The Apple Daily Building in Hong Kong. Photo: AFP / Vernon Yuen / NurPhoto

Hong Kong’s largest pro-democracy media group announced it was halting share trading Monday, two days after authorities froze the assets of its jailed owner Jimmy Lai under a new national security law.

In a statement to the city’s stock exchange,Next Digital Limited, which publishes the Apple Daily newspaper, said it would halt trading “pending the release of an announcement” about Lai’s frozen assets.

On Friday the Hong Kong Security Bureau announced it was freezing Lai’s shares in Next Digital as well as the contents of three of his bank accounts, using the security law that Beijing imposed on the city last year.

It marks the first time authorities have wielded the law to freeze the shares of a listed company’s major shareholder – a step that could cause further jitters for investor sentiment in the business hub.

A rags-to-riches billionaire, media tycoon Lai, 73, has long been a thorn in Beijing’s side thanks to his caustic tabloids and unapologetic support for democracy.

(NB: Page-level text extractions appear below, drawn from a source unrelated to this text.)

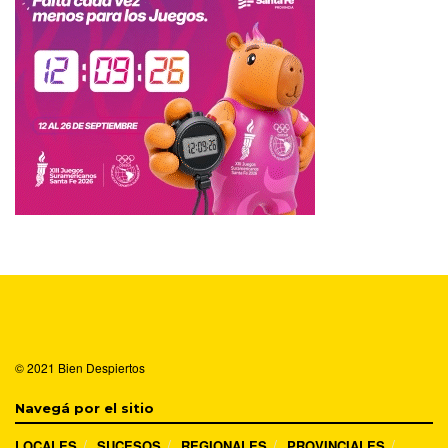
© 2021
Bien Despiertos
Navegá por el sitio
LOCALES
SUCESOS
REGIONALES
PROVINCIALES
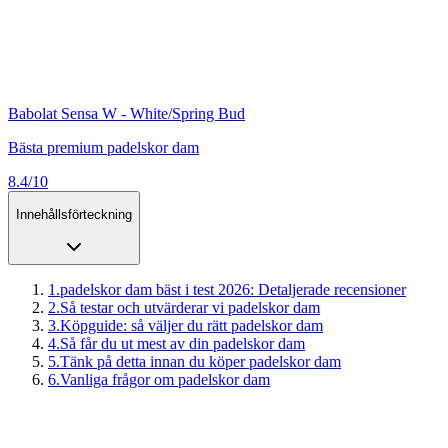
Babolat Sensa W - White/Spring Bud
Bästa premium padelskor dam
8.4/10
Innehållsförteckning
1
.
padelskor dam bäst i test 2026: Detaljerade recensioner
2
.
Så testar och utvärderar vi padelskor dam
3
.
Köpguide: så väljer du rätt padelskor dam
4
.
Så får du ut mest av din padelskor dam
5
.
Tänk på detta innan du köper padelskor dam
6
.
Vanliga frågor om padelskor dam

Apple Daily, the city’s most popular tabloid, has staunchly backed Hong Kong’s pro-democracy cause, including the huge and often violent protests that swept the international financial hub in 2019.

Chinese authorities have made no secret of their desire to see Apple Daily shut down and Lai silenced.

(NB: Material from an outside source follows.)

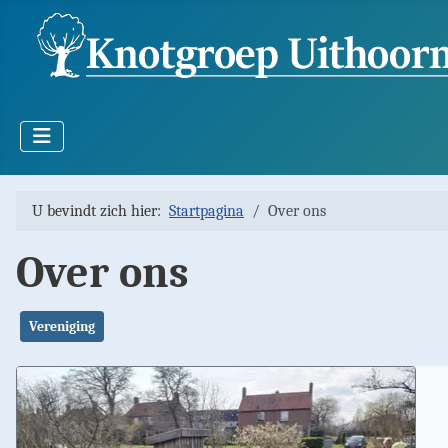
U bevindt zich hier:
Startpagina
Over ons
Over ons
Vereniging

Hong Kong police chief Chris Tang has also accused Apple Daily of publishing “fake news.”

Over the weekend Apple Daily responded to the asset freeze with defiance, vowing to continue publishing and saying that the company’s own bank accounts were not affected.

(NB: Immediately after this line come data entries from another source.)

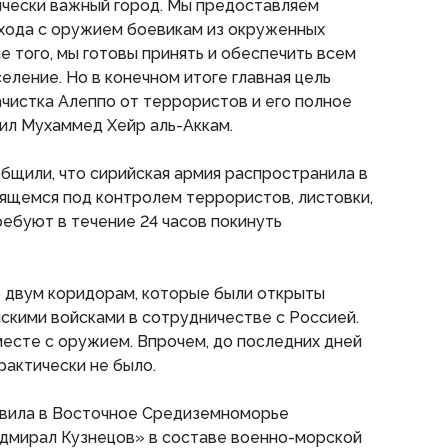
ически важный город. Мы предоставляем
ыхода с оружием боевикам из окруженных
е того, мы готовы принять и обеспечить всем
ление. Но в конечном итоге главная цель
чистка Алеппо от террористов и его полное
ил Мухаммед Хейр аль-Аккам.
бщили, что сирийская армия распространила в
ящемся под контролем террористов, листовки,
ребуют в течение 24 часов покинуть
о двум коридорам, которые были открыты
йскими войсками в сотрудничестве с Россией.
месте с оружием. Впрочем, до последних дней
актически не было.
вила в Восточное Средиземноморье
дмирал Кузнецов» в составе военно-морской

However it said the company would probably only survive another nine or 10 months without Lai’s cash, which he has used to prop the group up.

Lai faces a raft of prosecutions.

Last month he was convicted and jailed for taking part in the 2019 protests.

He is due in court later Monday on another prosecution linked to those protests alongside fellow activists.

He was also detained under the security law last year and charged with “colluding with foreign forces” for allegedly advocating foreign sanctions against Hong Kong and China’s leaders.

More than 100 people – including some of the city’s most prominent democracy activists – have been arrested under the law. 

Most of those charged are refused bail and those who are convicted face up to life in jail.